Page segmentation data
==*==

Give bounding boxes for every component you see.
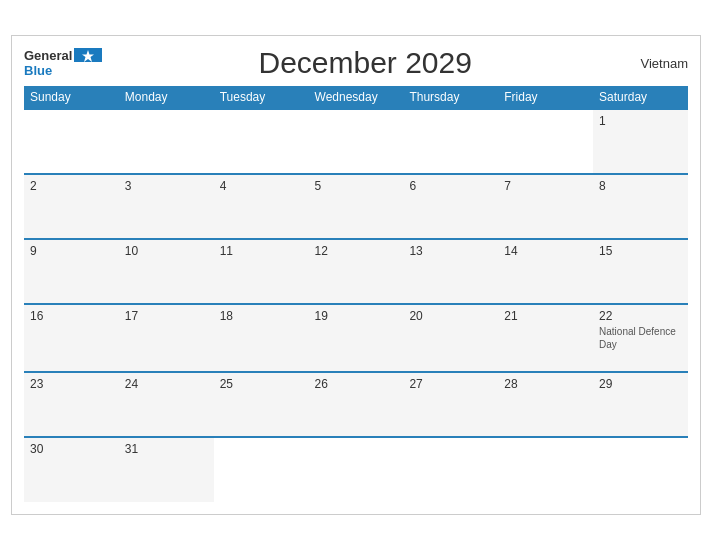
day-number: 2 xyxy=(30,179,113,193)
logo-flag-icon xyxy=(74,48,102,62)
weekday-header: Saturday xyxy=(593,86,688,109)
calendar-cell: 2 xyxy=(24,174,119,239)
calendar-cell: 12 xyxy=(309,239,404,304)
day-number: 11 xyxy=(220,244,303,258)
weekday-header: Wednesday xyxy=(309,86,404,109)
calendar-cell: 29 xyxy=(593,372,688,437)
day-number: 21 xyxy=(504,309,587,323)
calendar-cell xyxy=(24,109,119,174)
calendar-cell xyxy=(403,109,498,174)
calendar-cell: 19 xyxy=(309,304,404,372)
calendar-cell xyxy=(309,437,404,502)
day-number: 28 xyxy=(504,377,587,391)
calendar-cell: 15 xyxy=(593,239,688,304)
calendar-cell: 31 xyxy=(119,437,214,502)
calendar-table: SundayMondayTuesdayWednesdayThursdayFrid… xyxy=(24,86,688,502)
calendar-cell xyxy=(119,109,214,174)
calendar-cell: 23 xyxy=(24,372,119,437)
calendar-cell: 4 xyxy=(214,174,309,239)
day-number: 10 xyxy=(125,244,208,258)
day-number: 20 xyxy=(409,309,492,323)
calendar-cell: 8 xyxy=(593,174,688,239)
day-number: 25 xyxy=(220,377,303,391)
calendar-cell: 16 xyxy=(24,304,119,372)
day-number: 16 xyxy=(30,309,113,323)
day-number: 4 xyxy=(220,179,303,193)
day-number: 29 xyxy=(599,377,682,391)
holiday-label: National Defence Day xyxy=(599,325,682,351)
calendar-week-row: 9101112131415 xyxy=(24,239,688,304)
day-number: 31 xyxy=(125,442,208,456)
calendar-cell xyxy=(498,437,593,502)
calendar-cell: 9 xyxy=(24,239,119,304)
calendar-week-row: 2345678 xyxy=(24,174,688,239)
day-number: 6 xyxy=(409,179,492,193)
calendar-cell: 14 xyxy=(498,239,593,304)
day-number: 22 xyxy=(599,309,682,323)
calendar-cell: 5 xyxy=(309,174,404,239)
day-number: 5 xyxy=(315,179,398,193)
calendar-cell: 18 xyxy=(214,304,309,372)
day-number: 13 xyxy=(409,244,492,258)
calendar-cell: 25 xyxy=(214,372,309,437)
day-number: 17 xyxy=(125,309,208,323)
day-number: 14 xyxy=(504,244,587,258)
calendar-cell: 28 xyxy=(498,372,593,437)
calendar-week-row: 23242526272829 xyxy=(24,372,688,437)
calendar-week-row: 3031 xyxy=(24,437,688,502)
weekday-header: Sunday xyxy=(24,86,119,109)
day-number: 1 xyxy=(599,114,682,128)
weekday-header: Thursday xyxy=(403,86,498,109)
day-number: 24 xyxy=(125,377,208,391)
day-number: 12 xyxy=(315,244,398,258)
calendar-cell: 21 xyxy=(498,304,593,372)
calendar-cell: 26 xyxy=(309,372,404,437)
weekday-header: Tuesday xyxy=(214,86,309,109)
calendar-cell: 24 xyxy=(119,372,214,437)
calendar-cell: 20 xyxy=(403,304,498,372)
day-number: 30 xyxy=(30,442,113,456)
calendar-cell xyxy=(498,109,593,174)
weekday-header-row: SundayMondayTuesdayWednesdayThursdayFrid… xyxy=(24,86,688,109)
calendar-week-row: 1 xyxy=(24,109,688,174)
calendar-cell xyxy=(593,437,688,502)
day-number: 8 xyxy=(599,179,682,193)
logo: General Blue xyxy=(24,48,102,78)
calendar-cell xyxy=(214,437,309,502)
calendar-cell: 13 xyxy=(403,239,498,304)
calendar-cell: 22National Defence Day xyxy=(593,304,688,372)
calendar-week-row: 16171819202122National Defence Day xyxy=(24,304,688,372)
day-number: 26 xyxy=(315,377,398,391)
day-number: 15 xyxy=(599,244,682,258)
calendar-cell: 10 xyxy=(119,239,214,304)
day-number: 18 xyxy=(220,309,303,323)
calendar-cell: 6 xyxy=(403,174,498,239)
calendar-cell: 27 xyxy=(403,372,498,437)
calendar-cell: 11 xyxy=(214,239,309,304)
calendar-cell xyxy=(214,109,309,174)
day-number: 3 xyxy=(125,179,208,193)
calendar-cell xyxy=(403,437,498,502)
calendar-cell xyxy=(309,109,404,174)
month-title: December 2029 xyxy=(102,46,628,80)
calendar-cell: 30 xyxy=(24,437,119,502)
calendar: General Blue December 2029 Vietnam Sunda… xyxy=(11,35,701,515)
day-number: 7 xyxy=(504,179,587,193)
weekday-header: Friday xyxy=(498,86,593,109)
logo-general-text: General xyxy=(24,49,72,62)
calendar-cell: 7 xyxy=(498,174,593,239)
calendar-cell: 3 xyxy=(119,174,214,239)
weekday-header: Monday xyxy=(119,86,214,109)
calendar-cell: 1 xyxy=(593,109,688,174)
day-number: 27 xyxy=(409,377,492,391)
day-number: 23 xyxy=(30,377,113,391)
day-number: 9 xyxy=(30,244,113,258)
logo-blue-text: Blue xyxy=(24,63,52,78)
calendar-header: General Blue December 2029 Vietnam xyxy=(24,46,688,80)
country-label: Vietnam xyxy=(628,56,688,71)
calendar-cell: 17 xyxy=(119,304,214,372)
day-number: 19 xyxy=(315,309,398,323)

==*==

Task instructions: Check the data for the word "text" and pull out the lines that have it.

Solution for this task:
logo-general-text: General xyxy=(24,49,72,62)
logo-blue-text: Blue xyxy=(24,63,52,78)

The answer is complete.